Re: Subselect performance question

From: "Josh Berkus" <josh(at)agliodbs(dot)com>
To: Manfred Koizar <mkoi-pg(at)aon(dot)at>, pgsql-sql(at)postgresql(dot)org
Subject: Re: Subselect performance question
Date: 2002-05-02 22:38:22
Message-ID: web-1392296@davinci.ethosmedia.com
Views: Raw Message | Whole Thread | Download mbox | Resend email
Thread:
Lists: pgsql-sql

Manfred,

> I don't know, if it matters, but your queries are not equivalent. If
> for a client_id there is no row with case_status = 'ACT',
> active_count
> is ...

Thanks.
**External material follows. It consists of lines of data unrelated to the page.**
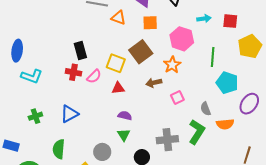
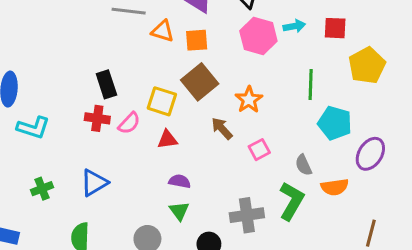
orange square: (150, 23) -> (197, 40), moved
pink hexagon: (182, 39) -> (258, 36), moved
brown arrow: (154, 83) -> (222, 128), turned 63

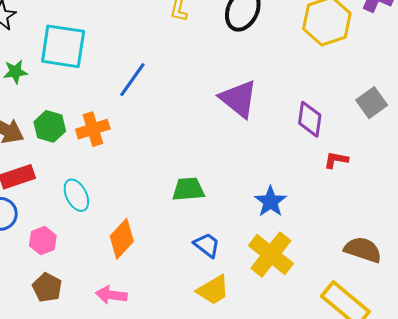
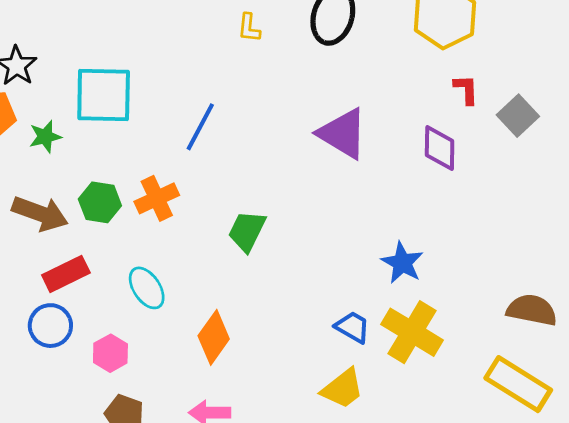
red L-shape: (336, 160) -> (466, 89), moved, turned 85
green trapezoid: (188, 189) -> (247, 231), moved, turned -52
blue trapezoid: (207, 245) -> (353, 327), moved

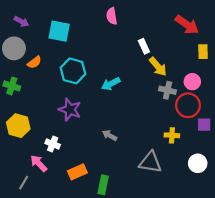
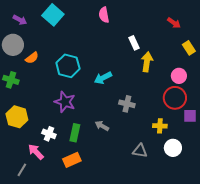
red arrow: (187, 25) -> (174, 23), size x0.6
cyan square: (59, 31) -> (53, 15), moved, turned 30
yellow rectangle: (203, 52) -> (189, 48), turned -32
yellow arrow: (158, 67) -> (147, 62), turned -132
gray cross: (168, 90) -> (127, 104), moved
gray triangle: (150, 162) -> (140, 151), size x0.7
white circle: (198, 163) -> (173, 148), moved
green rectangle: (103, 185) -> (75, 133), moved

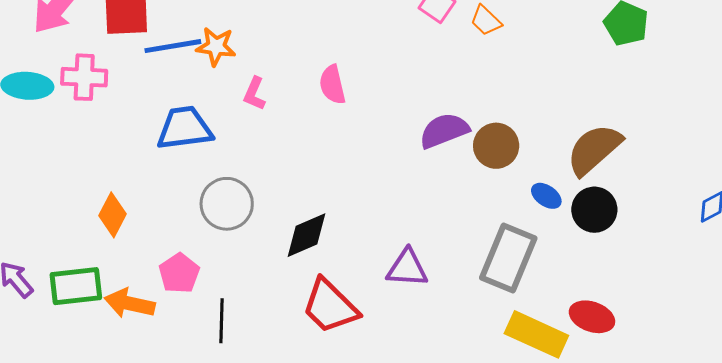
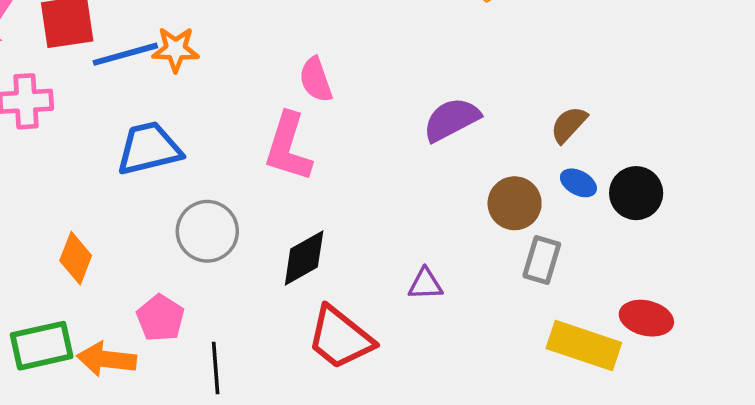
pink L-shape: (254, 94) -> (288, 147), moved, size x1.8
brown circle: (496, 146) -> (515, 203), moved
brown semicircle: (594, 149) -> (569, 125), moved, size x0.6
gray rectangle: (508, 258) -> (542, 260), size x0.6
purple triangle: (407, 268) -> (425, 284), size x0.7

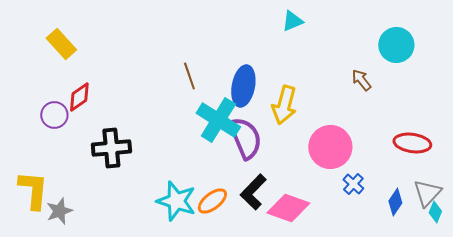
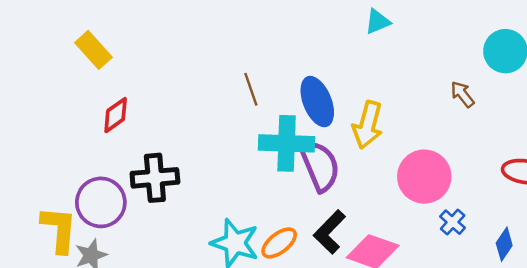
blue ellipse: (243, 86) -> (317, 102), turned -33
purple circle: (54, 115) -> (101, 202), moved, size x1.5
cyan cross: (218, 120) -> (287, 143), turned -30

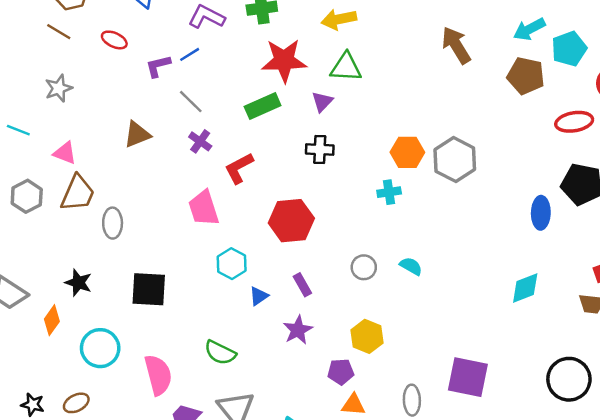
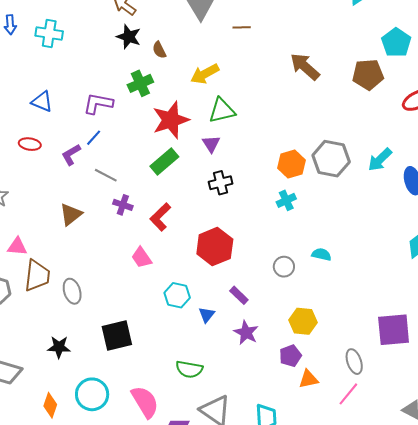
cyan arrow: (529, 29) -> (380, 160), moved
pink trapezoid: (204, 208) -> (142, 258), size x0.7
orange diamond: (52, 320) -> (50, 405), moved

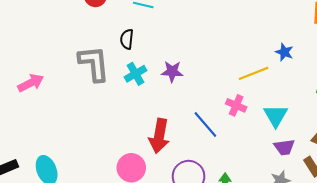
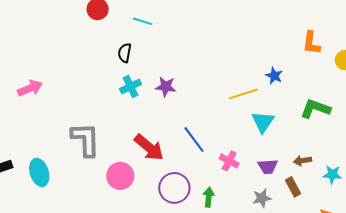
gray L-shape: (94, 63) -> (85, 140), moved
pink cross: (236, 105) -> (229, 161), moved
cyan triangle: (276, 116) -> (263, 122), moved
red arrow: (159, 136) -> (149, 147), turned -64

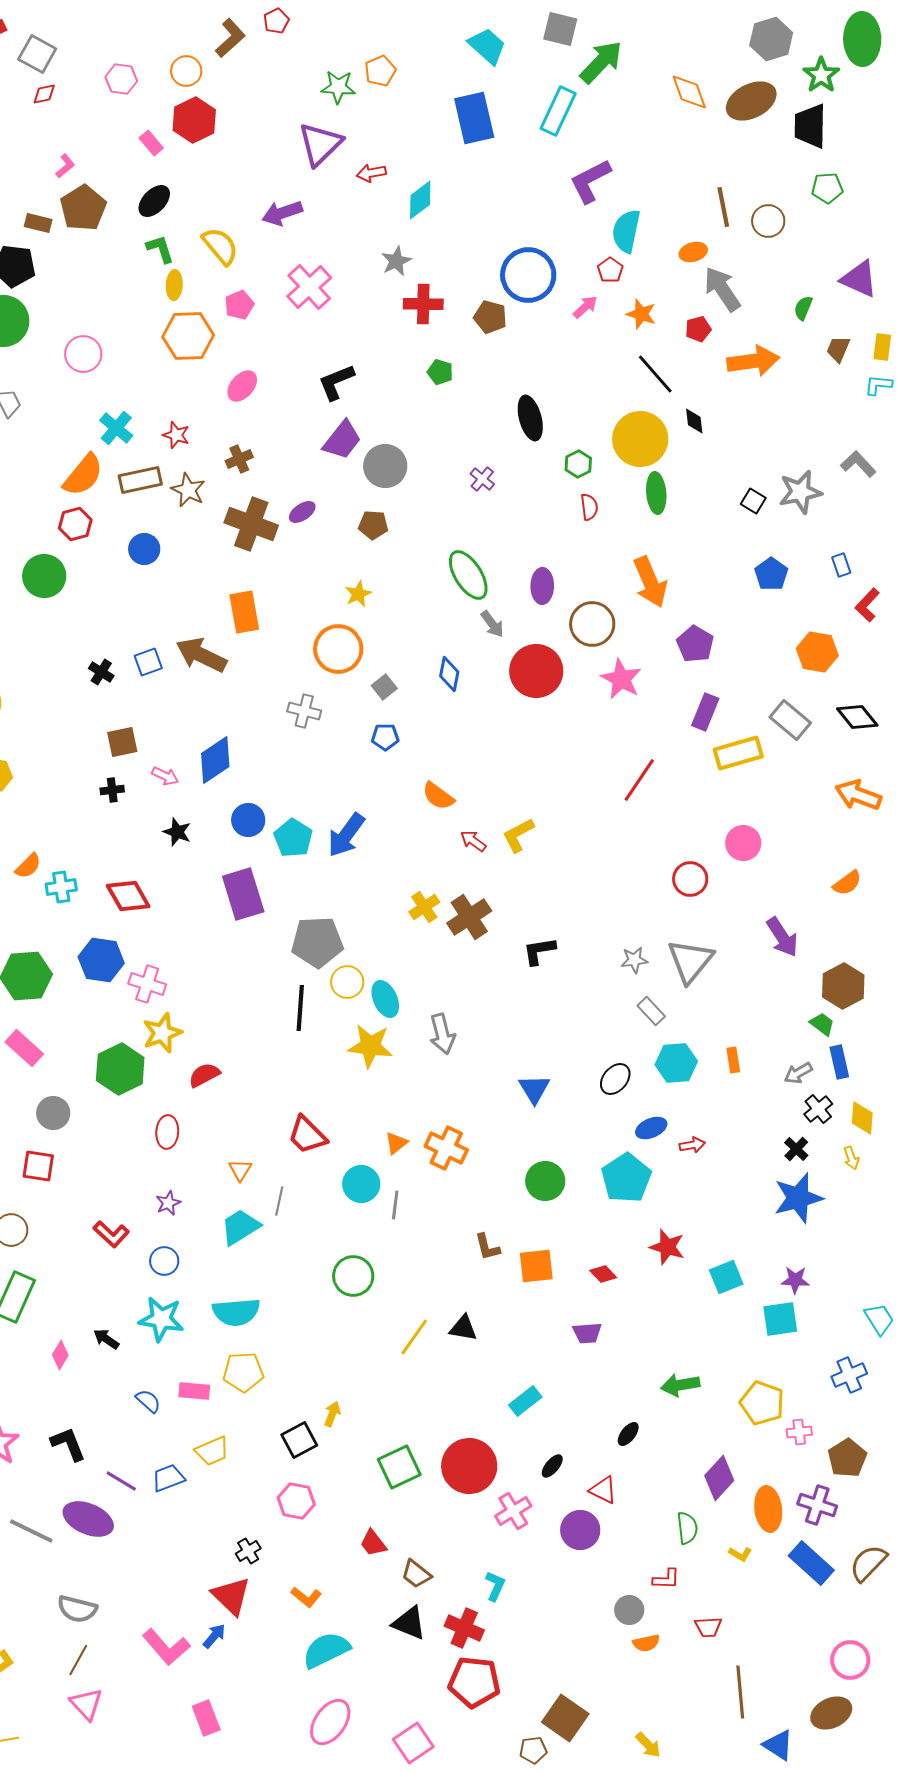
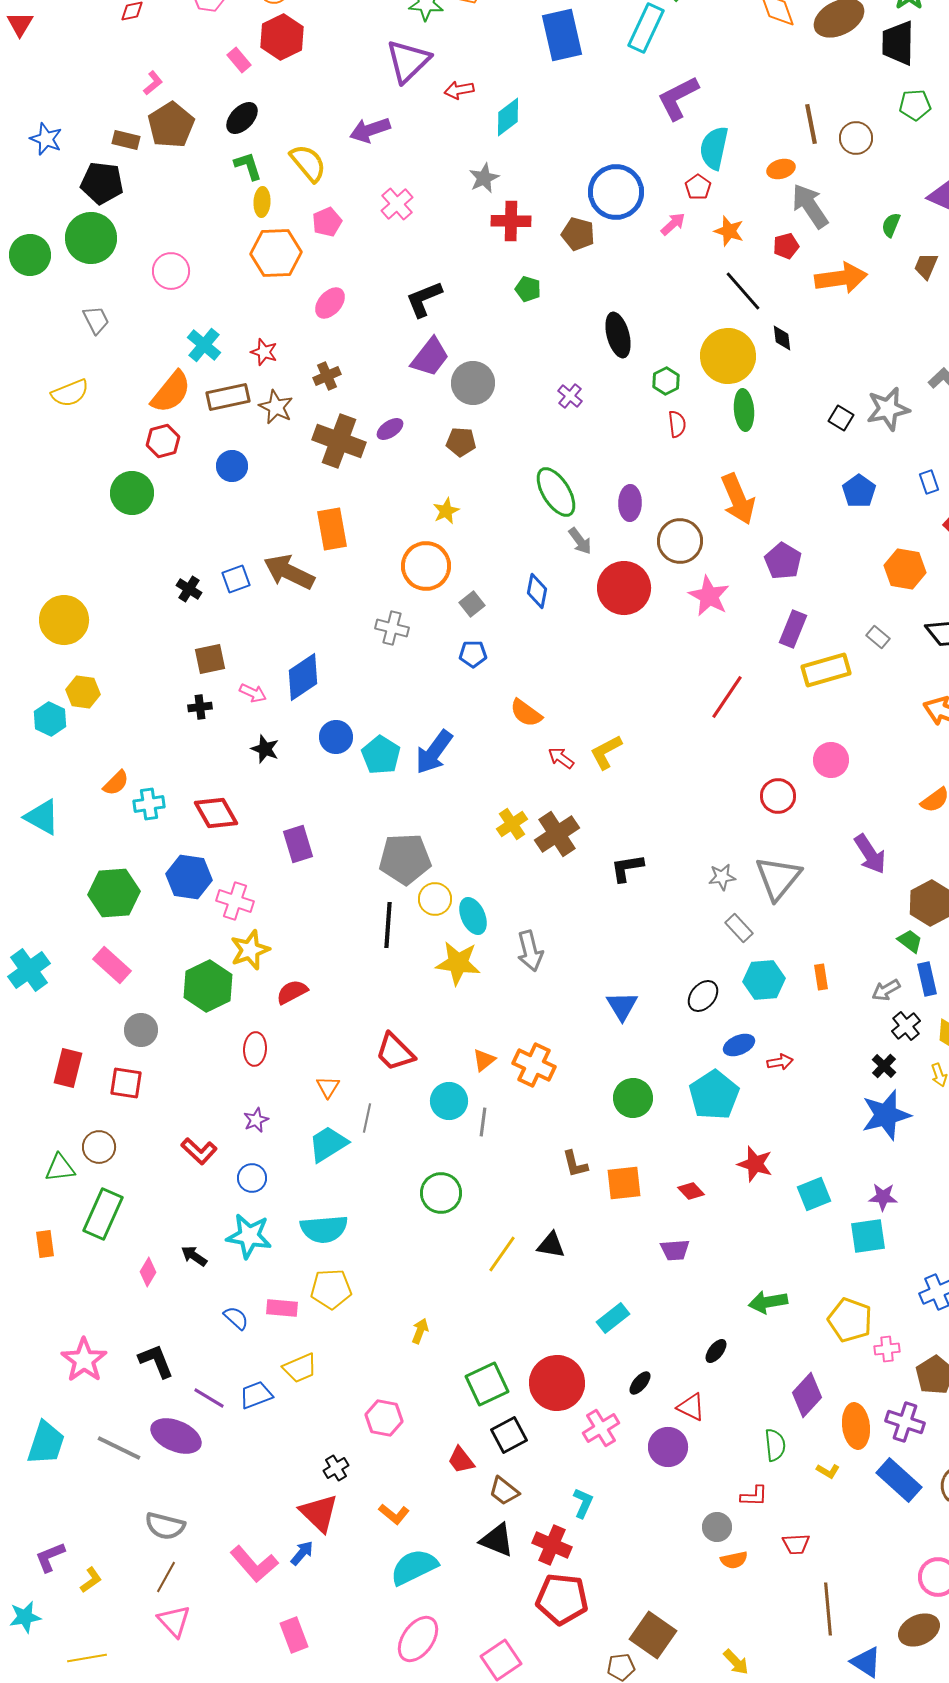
pink cross: (309, 287) -> (397, 204), size x0.7
gray rectangle: (790, 720) -> (878, 637), size x0.6
purple rectangle: (243, 894) -> (298, 844), moved, size x0.7
black square: (299, 1440) -> (509, 1435), moved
Would have noticed that, and done a COALESCE.

> should match your first query and it doesn't use sub-selects at all.
> I haven't tested it though, so watch out for typos ...
> My personal hard-and-fast rule is "avoid sub-selects, use joins",
> but
> YMMV.

Yes, usually. There's other reasons in how I'm going to use the view,
though, that make me want to use a subselect.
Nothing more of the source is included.